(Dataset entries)
======
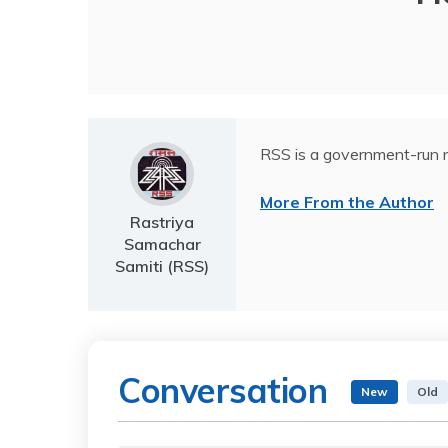
RSS is a government-run n
More From the Author
Rastriya
Samachar
Samiti (RSS)
Conversation
New
Old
======
» Work required
In the copy, omit the pictures and reproduce every entry exactly.

» Final answer
RSS is a government-run n
More From the Author
Rastriya
Samachar
Samiti (RSS)
Conversation
New
Old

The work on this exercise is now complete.